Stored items
═══

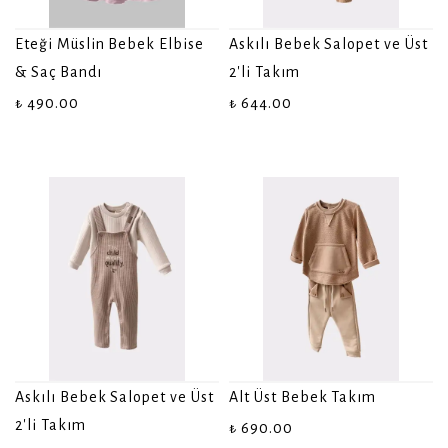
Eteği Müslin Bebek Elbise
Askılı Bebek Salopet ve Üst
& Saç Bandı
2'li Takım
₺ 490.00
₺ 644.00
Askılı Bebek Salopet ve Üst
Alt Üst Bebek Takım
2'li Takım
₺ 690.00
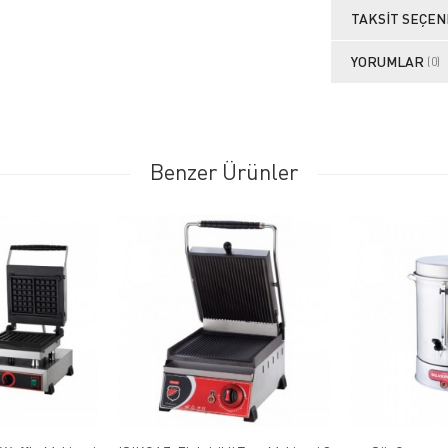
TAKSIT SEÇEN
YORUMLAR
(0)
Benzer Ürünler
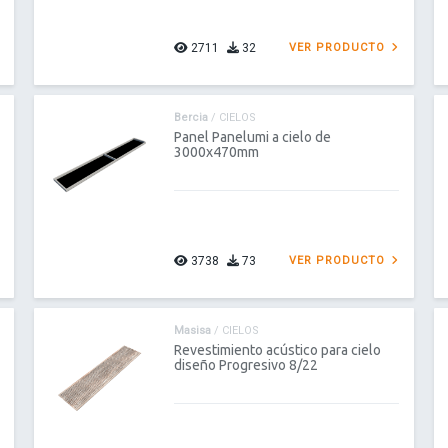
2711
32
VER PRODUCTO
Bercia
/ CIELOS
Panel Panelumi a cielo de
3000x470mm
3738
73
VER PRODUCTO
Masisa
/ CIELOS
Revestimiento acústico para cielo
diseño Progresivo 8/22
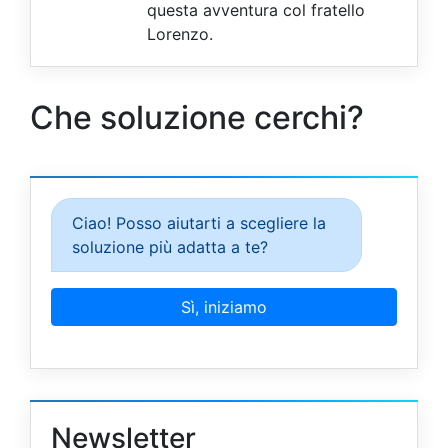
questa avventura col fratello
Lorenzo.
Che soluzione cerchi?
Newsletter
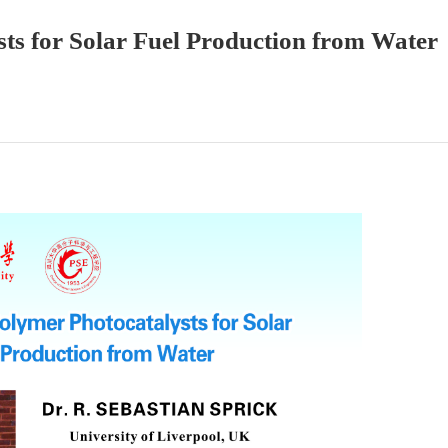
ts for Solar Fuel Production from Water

═══

**Task goal**: Look over the entries for "Bebek", then copy every line that includes that string.

**Response box**:
Eteği Müslin Bebek Elbise
Askılı Bebek Salopet ve Üst
Askılı Bebek Salopet ve Üst
Alt Üst Bebek Takım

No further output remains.